When Congress returned to Washington, D.C., last week after more than 50 days of summer vacation, the Brady Campaign to Prevent Gun Violence was waiting for the lawmakers with a shocking number.
While House and Senate members were away, 4,500 Americans were shot to death. Some were children; most were adults.
Brady Campaign officials are right to let lawmakers know the outcome of their inaction on legislation to curb gun violence. The gun industry has stalled measures in Washington and worked to get many states to liberalize weapons laws, including in Missouri (see the As I See It column on this page).
Unfortunately, Congress will have only four weeks in session before the November election to try to pass any meaningful reforms, which means it likely will have wait until debate in the 2017 session.
This has been a brutal, bloody year in many of America’s big cities, and Kansas City is among them.
As of Friday, Kansas City had recorded 79 homicides, which was way ahead of the 64 by this time last year, 54 by the same date in 2014, 70 in 2013 and 71 in 2012.
City officials in 2014 were proud that anti-violence efforts held homicide totals for that year to 82 instead of the usual count of 100 or more slayings. But last year, the number went back up to 111 and could even top that by year’s end.

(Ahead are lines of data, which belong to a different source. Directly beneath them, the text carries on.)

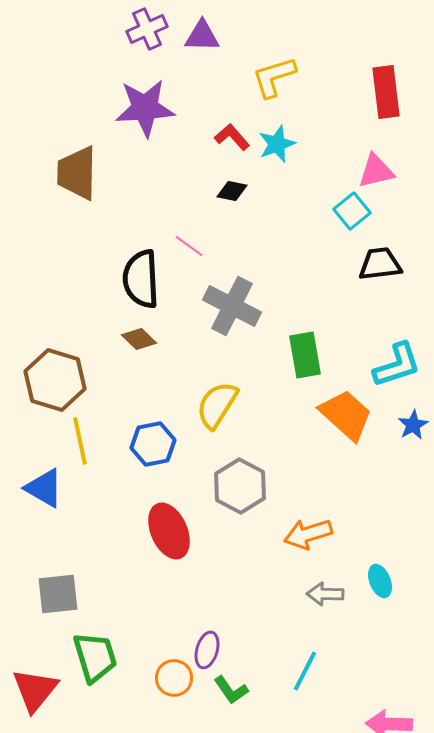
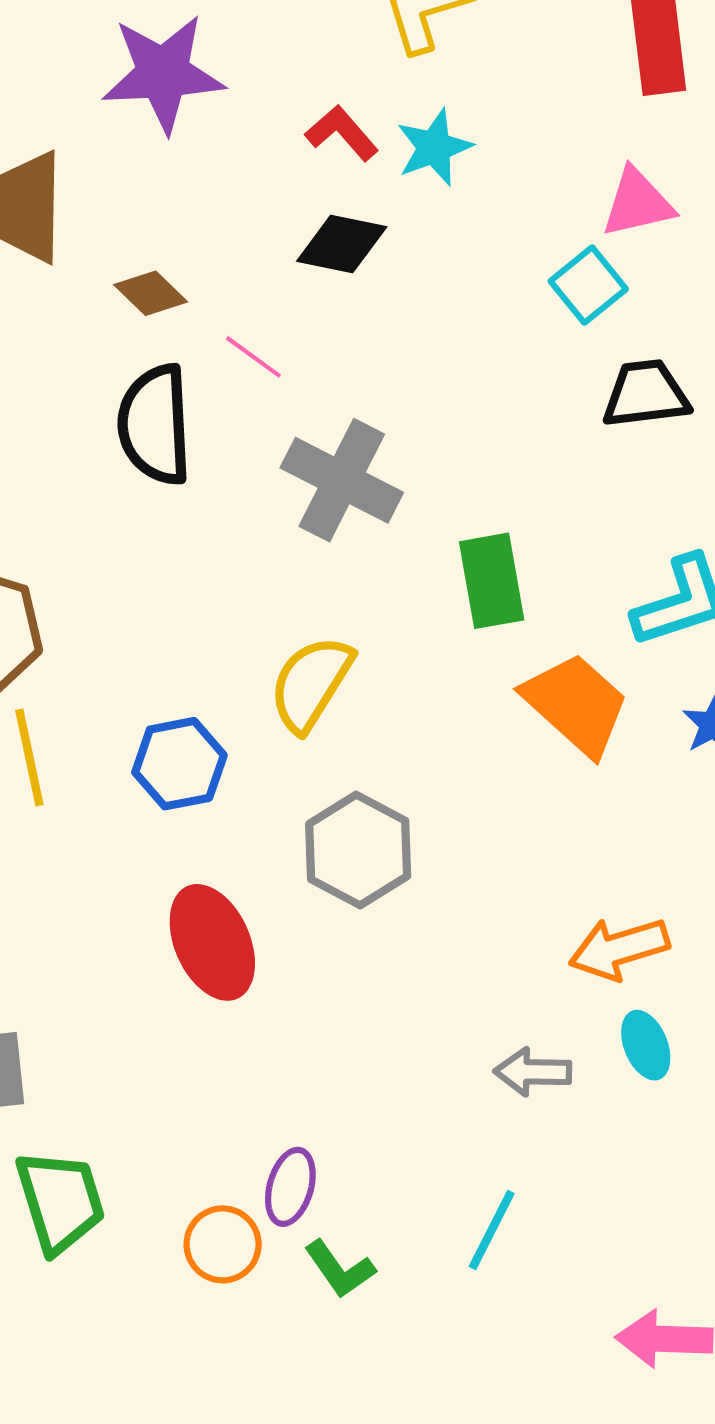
black diamond: (232, 191) -> (342, 244), size x1.4
brown diamond: (139, 339) -> (151, 293), moved
orange arrow: (308, 534) -> (619, 949), moved

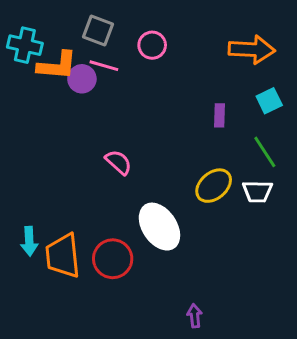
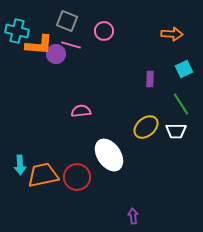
orange arrow: (252, 50) -> (172, 34), size x0.7
pink semicircle: (119, 162) -> (81, 111), turned -48
orange trapezoid: (63, 256) -> (43, 175), turned 84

Police, prosecutors and city officials must find better solutions to the homicide problem. Guns were used in 70 of the attacks in Kansas City, and they are far too easy to get. Guns are behind killings in many of America’s other big cities, too.
Chicago’s homicide total for this year topped 500 over the Labor Day weekend. That city has suffered more slayings so far in 2016 than New York and Los Angeles combined. It’s very likely Chicago’s homicide total will be more than 600 — the first time since 2003.
The Brady Campaign doesn’t want lawmakers to surrender to their fear of the National Rifle Association and other gun lobbyists. Instead, Congress should act progressively to keep more people from dying from gun violence.
Arresting the gun problem with meaningful legislation has to become part of the presidential debate. It has to be addressed by candidates running for House, Senate and statehouse seats.
Fortunately groups such as the Brady Campaign haven’t given up. Its campaign is for more Americans to live and for gun violence to fade into the country’s past.